■ **Listed entries**:

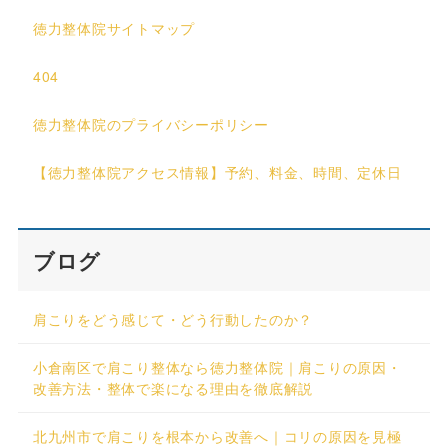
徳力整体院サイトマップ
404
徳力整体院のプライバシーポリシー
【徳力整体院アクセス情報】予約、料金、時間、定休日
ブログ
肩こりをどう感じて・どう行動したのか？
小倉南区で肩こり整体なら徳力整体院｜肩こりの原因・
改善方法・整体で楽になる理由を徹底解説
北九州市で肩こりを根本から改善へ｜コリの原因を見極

* * *

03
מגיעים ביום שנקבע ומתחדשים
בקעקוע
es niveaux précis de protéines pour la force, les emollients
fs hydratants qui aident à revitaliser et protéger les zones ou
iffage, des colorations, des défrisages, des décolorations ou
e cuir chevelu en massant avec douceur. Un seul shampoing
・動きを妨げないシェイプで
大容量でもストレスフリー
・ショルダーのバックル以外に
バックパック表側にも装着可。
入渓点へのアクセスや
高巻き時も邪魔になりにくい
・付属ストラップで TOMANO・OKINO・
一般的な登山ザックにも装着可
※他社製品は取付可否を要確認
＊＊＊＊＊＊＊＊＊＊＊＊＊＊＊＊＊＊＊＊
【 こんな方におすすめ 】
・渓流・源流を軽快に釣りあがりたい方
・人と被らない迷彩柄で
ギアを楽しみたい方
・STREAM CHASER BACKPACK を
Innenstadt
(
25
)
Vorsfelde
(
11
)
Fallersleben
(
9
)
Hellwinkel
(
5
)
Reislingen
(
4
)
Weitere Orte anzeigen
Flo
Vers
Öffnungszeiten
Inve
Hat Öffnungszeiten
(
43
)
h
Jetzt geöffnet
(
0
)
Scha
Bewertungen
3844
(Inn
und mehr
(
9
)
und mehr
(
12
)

--

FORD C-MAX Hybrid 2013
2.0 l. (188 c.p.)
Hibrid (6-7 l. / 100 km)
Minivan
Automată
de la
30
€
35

■ **Work task**: Lines to set down from above: the line with "徳力整体院サイトマップ", the line with "北九州市で肩こりを根本から改善へ｜コリの原因を見極", and every line between, each exactly as written.

■ **Task response**:
徳力整体院サイトマップ
404
徳力整体院のプライバシーポリシー
【徳力整体院アクセス情報】予約、料金、時間、定休日
ブログ
肩こりをどう感じて・どう行動したのか？
小倉南区で肩こり整体なら徳力整体院｜肩こりの原因・
改善方法・整体で楽になる理由を徹底解説
北九州市で肩こりを根本から改善へ｜コリの原因を見極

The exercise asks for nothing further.